_TASK OBJECTIVE_. Say how many lines in the following data hold the word "koneksi". Write nothing but that number.

_Stored data entries_.
# # #
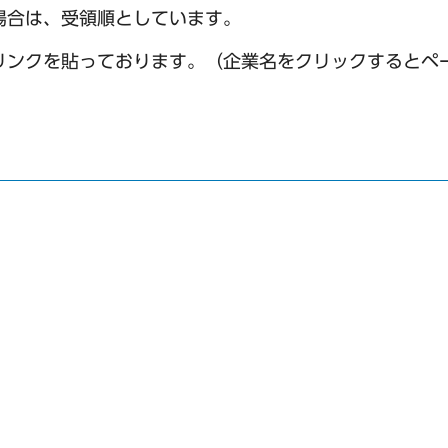
場合は、受領順としています。
リンクを貼っております。（企業名をクリックするとペ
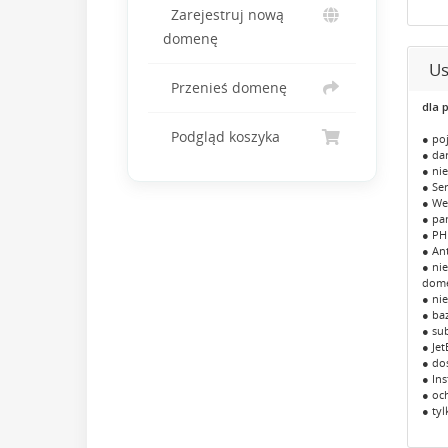
Zarejestruj nową
domenę
Us
Przenieś domenę
dla 
Podgląd koszyka
● po
● da
● ni
● Se
● We
● pa
● PHP
● An
● ni
dom
● ni
● ba
● su
● Je
● do
● In
● oc
● tyl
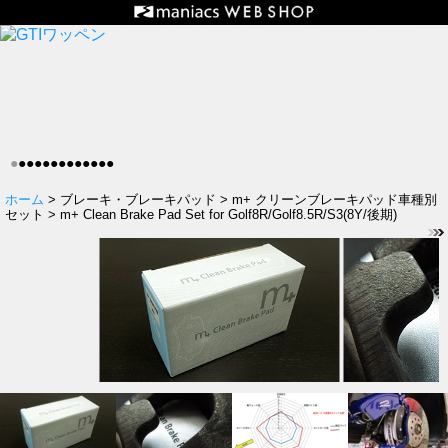
●
●
●
●
●
●
●
●
●
●
●
●
●
ホーム
> ブレーキ・ブレーキパッド > m+ クリーンブレーキパッド車種別
セット > m+ Clean Brake Pad Set for Golf8R/Golf8.5R/S3(8Y/後期)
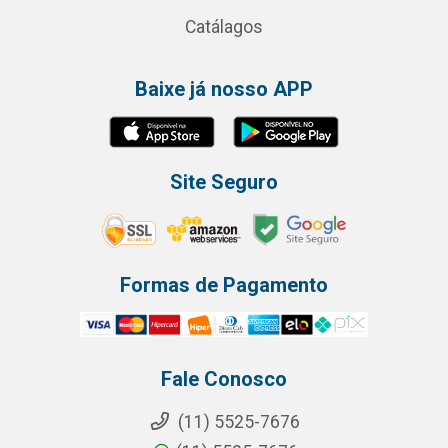
Catálagos
Baixe já nosso APP
Site Seguro
Formas de Pagamento
Fale Conosco
(11) 5525-7676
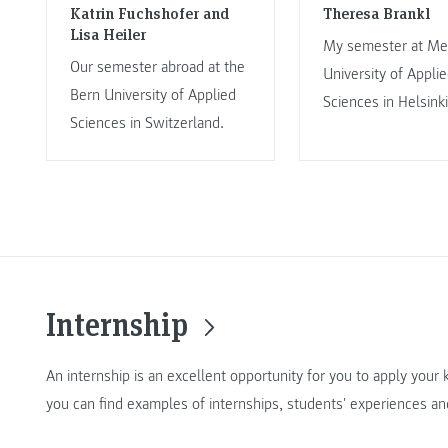
Katrin Fuchshofer and
Theresa Brankl
Lisa Heiler
My semester at Met
Our semester abroad at the
University of Appli
Bern University of Applied
Sciences in Helsinki
Sciences in Switzerland.
Internship
An internship is an excellent opportunity for you to apply you
you can find examples of internships, students' experiences an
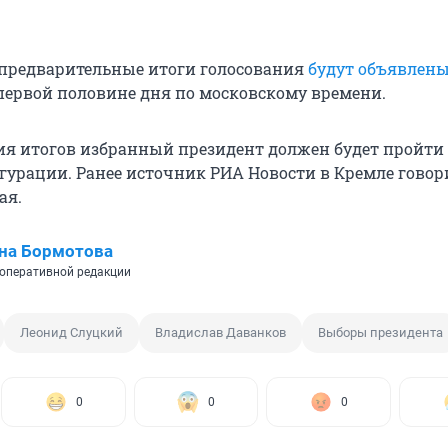
 предварительные итоги голосования
будут объявлены
первой половине дня по московскому времени.
ия итогов избранный президент должен будет пройти
гурации. Ранее источник РИА Новости в Кремле говори
ая.
на Бормотова
оперативной редакции
Леонид Слуцкий
Владислав Даванков
Выборы президента
0
0
0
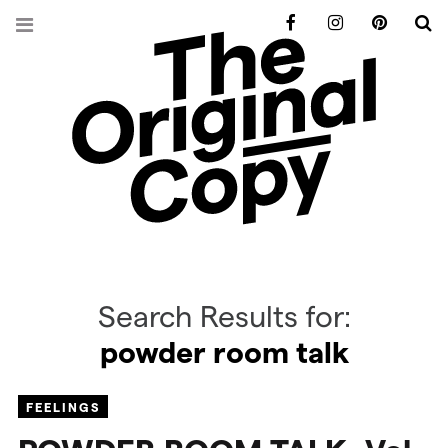
Facebook
Instagram
Pinterest
S
Search Results for:
powder room talk
FEELINGS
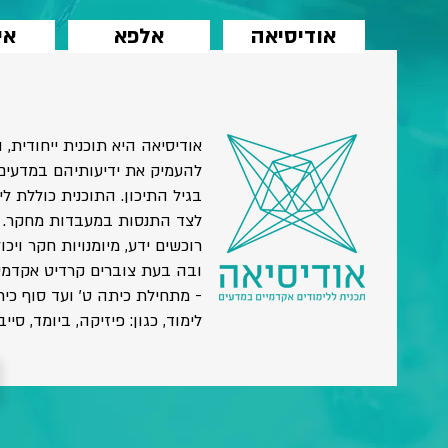
אודיסיאה
אלפא
אי
אודיסיאה היא תוכנית ייחודית
להעמיק את ידיעותיהם במדעי
בגיל התיכון. התוכנית כוללת ל
לצד התנסות במעבדות מחקר. 
רוכשים ידע, מיומנויות חקר וי
- מתחילת כיתה ט' ועד סוף כית
לימוד, כגון: פיזיקה, ביומד, סיי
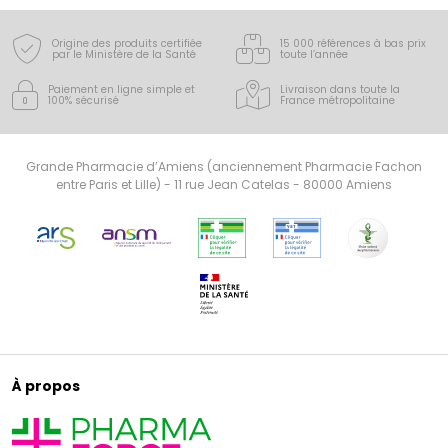
Origine des produits certifiée
15 000 références à bas prix
par le Ministère de la Santé
toute l’année
Paiement en ligne simple
et
Livraison dans toute la
100% sécurisé
France
métropolitaine
Grande Pharmacie d’Amiens (anciennement Pharmacie Fachon
entre Paris et Lille) - 11 rue Jean Catelas - 80000 Amiens
À propos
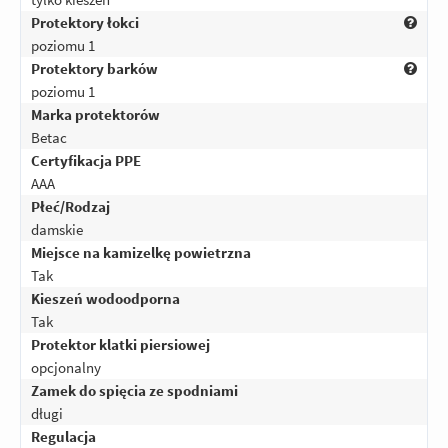
Protektory łokci
poziomu 1
Protektory barków
poziomu 1
Marka protektorów
Betac
Certyfikacja PPE
AAA
Płeć/Rodzaj
damskie
Miejsce na kamizelkę powietrzna
Tak
Kieszeń wodoodporna
Tak
Protektor klatki piersiowej
opcjonalny
Zamek do spięcia ze spodniami
długi
Regulacja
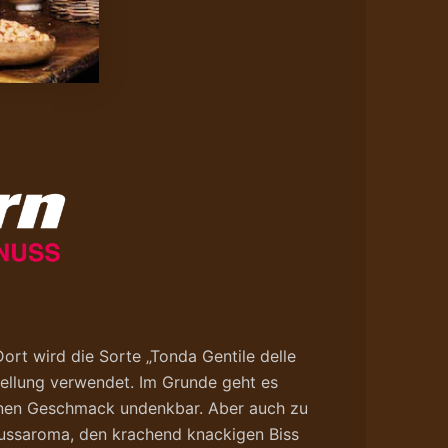
rt wird die Sorte „Tonda Gentile delle
ellung verwendet. Im Grunde geht es
feinen Geschmack undenkbar. Aber auch zu
Nussaroma, den krachend knackigen Biss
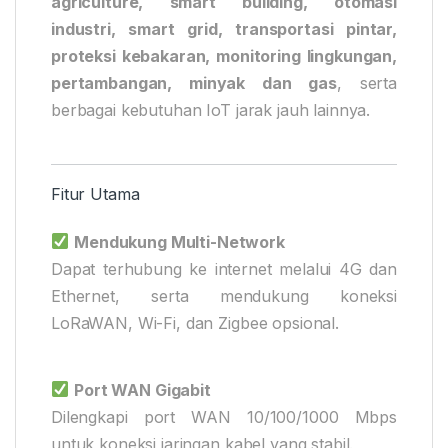
agriculture, smart building, otomasi
industri, smart grid, transportasi pintar,
proteksi kebakaran, monitoring lingkungan,
pertambangan, minyak dan gas
, serta
berbagai kebutuhan IoT jarak jauh lainnya.
Fitur Utama
Mendukung Multi-Network
Dapat terhubung ke internet melalui 4G dan
Ethernet, serta mendukung koneksi
LoRaWAN, Wi-Fi, dan Zigbee opsional.
Port WAN Gigabit
Dilengkapi port WAN 10/100/1000 Mbps
untuk koneksi jaringan kabel yang stabil.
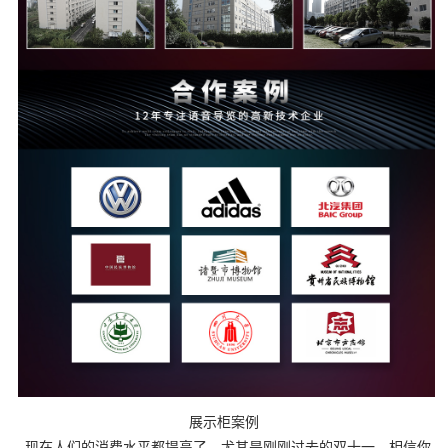
展示柜案例
现在人们的消费水平都提高了，尤其是刚刚过去的双十一，相信你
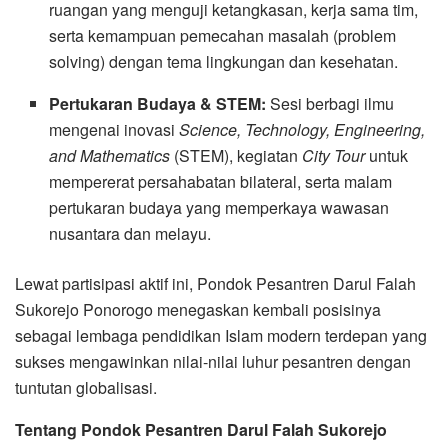
ruangan yang menguji ketangkasan, kerja sama tim,
serta kemampuan pemecahan masalah (problem
solving) dengan tema lingkungan dan kesehatan.
Pertukaran Budaya & STEM:
Sesi berbagi ilmu
mengenai inovasi
Science, Technology, Engineering,
and Mathematics
(STEM), kegiatan
City Tour
untuk
mempererat persahabatan bilateral, serta malam
pertukaran budaya yang memperkaya wawasan
nusantara dan melayu.
Lewat partisipasi aktif ini, Pondok Pesantren Darul Falah
Sukorejo Ponorogo menegaskan kembali posisinya
sebagai lembaga pendidikan Islam modern terdepan yang
sukses mengawinkan nilai-nilai luhur pesantren dengan
tuntutan globalisasi.
Tentang Pondok Pesantren Darul Falah Sukorejo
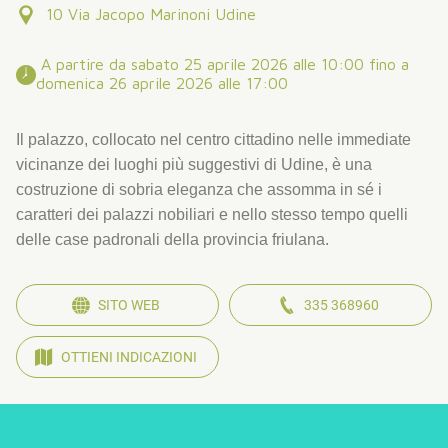
10 Via Jacopo Marinoni Udine
 A partire da sabato 25 aprile 2026 alle 10:00 fino a 
domenica 26 aprile 2026 alle 17:00 
Il palazzo, collocato nel centro cittadino nelle immediate
vicinanze dei luoghi più suggestivi di Udine, è una
costruzione di sobria eleganza che assomma in sé i
caratteri dei palazzi nobiliari e nello stesso tempo quelli
delle case padronali della provincia friulana.
SITO WEB
335 368960
OTTIENI INDICAZIONI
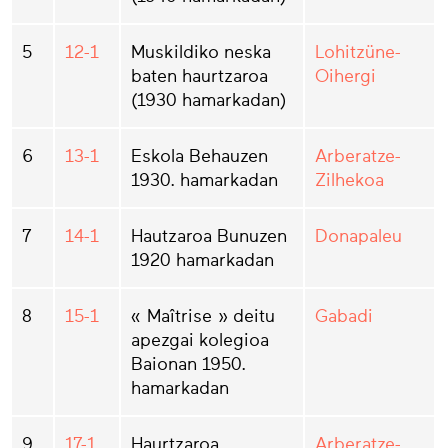
5
12-1
Muskildiko neska
Lohitzüne-
baten haurtzaroa
Oihergi
(1930 hamarkadan)
6
13-1
Eskola Behauzen
Arberatze-
1930. hamarkadan
Zilhekoa
7
14-1
Hautzaroa Bunuzen
Donapaleu
1920 hamarkadan
8
15-1
« Maîtrise » deitu
Gabadi
apezgai kolegioa
Baionan 1950.
hamarkadan
9
17-1
Haurtzaroa
Arberatze-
# # #
_ANSWER_. 2